Lab Expectations | CST Blog

Glycosylation-Independent Antibody for Cancer Stem Cell Marker CD133

Written by Chris Sumner | Nov 22, 2017

 

WEBINAR: Validation of a Glycosylation-Independent Antibody Against the Cancer Stem Cell Marker CD133

ABSTRACT
The cancer stem cell hypothesis postulates that a population of self-renewing tumor-initiating cells, termed Cancer Stem Cells (CSCs), may be responsible for driving tumor heterogeneity, metastasis, therapeutic resistance and/or tumor relapse. Tools to identify and characterize putative CSCs are therefore of significant value for the cancer research community. CD133 is a 5- transmembrane (5-TM) cell surface glycoprotein that shows elevated expression in putative CSCs from multiple tumor types. Numerous studies have used antibodies directed against CD133 to isolate putative CSCs for characterization, in vitro culture, transplantation and drug discovery studies.
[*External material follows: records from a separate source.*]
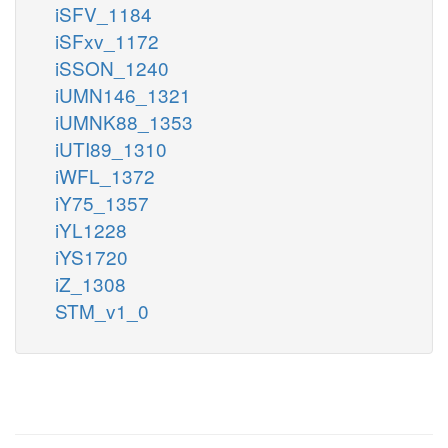
iSFV_1184
iSFxv_1172
iSSON_1240
iUMN146_1321
iUMNK88_1353
iUTI89_1310
iWFL_1372
iY75_1357
iYL1228
iYS1720
iZ_1308
STM_v1_0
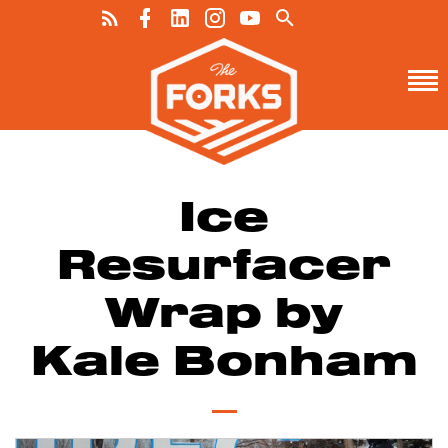
Ice
Resurfacer
Wrap by
Kale Bonham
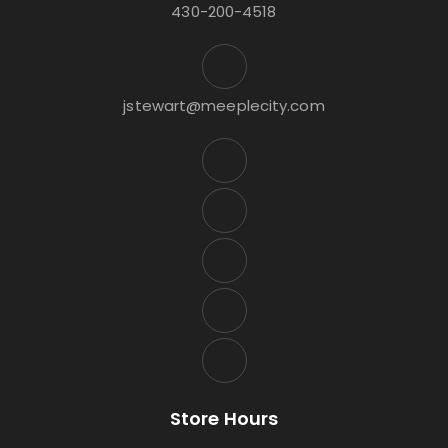
430-200-4518
jstewart@meeplecity.com
Store Hours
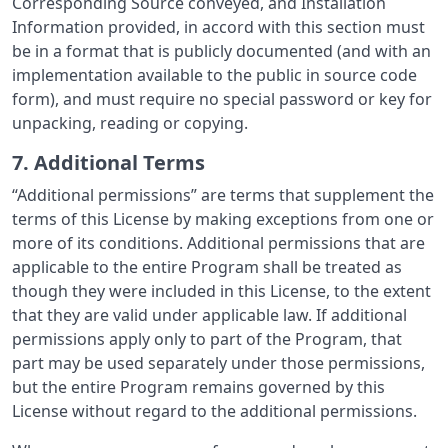
Corresponding Source conveyed, and Installation
Information provided, in accord with this section must
be in a format that is publicly documented (and with an
implementation available to the public in source code
form), and must require no special password or key for
unpacking, reading or copying.
7. Additional Terms
“Additional permissions” are terms that supplement the
terms of this License by making exceptions from one or
more of its conditions. Additional permissions that are
applicable to the entire Program shall be treated as
though they were included in this License, to the extent
that they are valid under applicable law. If additional
permissions apply only to part of the Program, that
part may be used separately under those permissions,
but the entire Program remains governed by this
License without regard to the additional permissions.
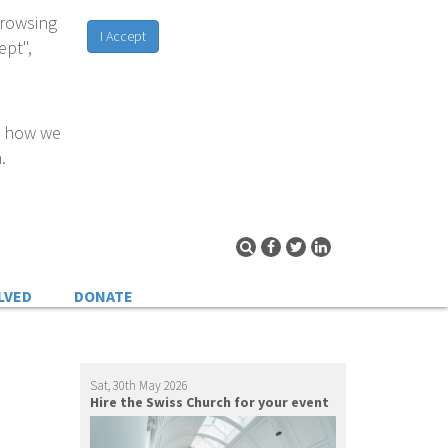
browsing
I Accept
ept",
d how we
.
LVED
DONATE
Sat, 30th May 2026
Hire the Swiss Church for your event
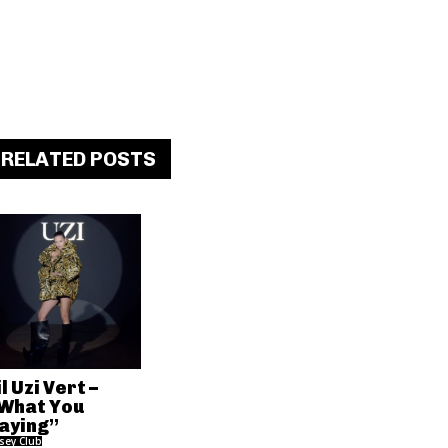
RELATED POSTS
il Uzi Vert –
What You
aying”
rsey Club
However, the most commonly used antibodies used to study CD133+ CDCs are raised against glycosylated CD133 epitopes; this is problematic because the glycosylation status of CD133 varies in response to environmental conditions (e.g., hypoxia) or cell differentiation status. 
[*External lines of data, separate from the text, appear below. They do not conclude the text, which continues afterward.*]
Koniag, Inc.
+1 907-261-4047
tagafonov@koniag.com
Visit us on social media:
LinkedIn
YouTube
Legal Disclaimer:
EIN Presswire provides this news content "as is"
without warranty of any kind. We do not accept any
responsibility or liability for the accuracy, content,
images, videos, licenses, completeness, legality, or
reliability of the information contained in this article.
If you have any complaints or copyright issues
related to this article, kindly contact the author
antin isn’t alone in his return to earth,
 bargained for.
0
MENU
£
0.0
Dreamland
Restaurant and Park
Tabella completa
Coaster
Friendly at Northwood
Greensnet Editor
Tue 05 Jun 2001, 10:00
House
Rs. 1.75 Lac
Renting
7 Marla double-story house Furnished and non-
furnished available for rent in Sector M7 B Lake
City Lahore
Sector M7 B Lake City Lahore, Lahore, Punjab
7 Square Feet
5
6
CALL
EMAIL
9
Furthermore, available anti-CD133 antibodies have not been rigorously validated for immunohistochemistry, which is critical for understanding CSC biology in situ. To address this problem, we have developed a recombinant rabbit monoclonal antibody that targets an extracellular, glycosylation-independent epitope of CD133. This reagent [CD133 (D4W4N) XP® Rabbit mAb] has been rigorously validated in Western immunoblot and immunohistochemistry, where it demonstrates robust and specific staining of CD133 protein across diverse cell and tissue types. It is hoped that this reagent will enable accelerated progress in elucidating the role of putative cancer stem cells in the development, metastasis, therapeutic resistance and relapse of tumors.

METHODS
Monoclonal Antibody Generation
CD133 (D4W4N) XP® Rabbit mAb #86781 is a recombinant rabbit monoclonal antibody, generated at Cell Signaling Technology, Inc. using patented XMT® Technology.

Western Blot
Western blot analyses were performed using extracts from cell or tissue extracts, as described in the figure legends. Western blot protocol details can be found at http://www.cellsignal.com/wbprotocol

Immunohistochemistry (IHC)
Paraffin-embedded tissue sections were deparaffinized and rehydrated, then subjected to antigen retrieval in sodium citrate, pH 6.0. Primary antibodies were incubated overnight at 4°C. Detection was performed using SignalStain® Boost IHC Detection Reagent (HRP, Rabbit) #8114 and SignalStain® DAB Substrate Kit #8059.

SUMMARY
CD133 (D4W4N) XP® Rabbit mAb:
A recombinant rabbit monoclonal antibody that detects human CD133 protein in western blot and IHC with exceptional specificity and sensitivity.

Detection of CD133 is independent of protein glycosylation status (determined by western blot).

May be used to detect or visualize CD133 in human cell lysates or formalin-fixed paraffin-embedded (FFPE) human normal and tumor tissues.

Exhibits greater sensitivity in IHC when compared to available anti-CD133 antibodies.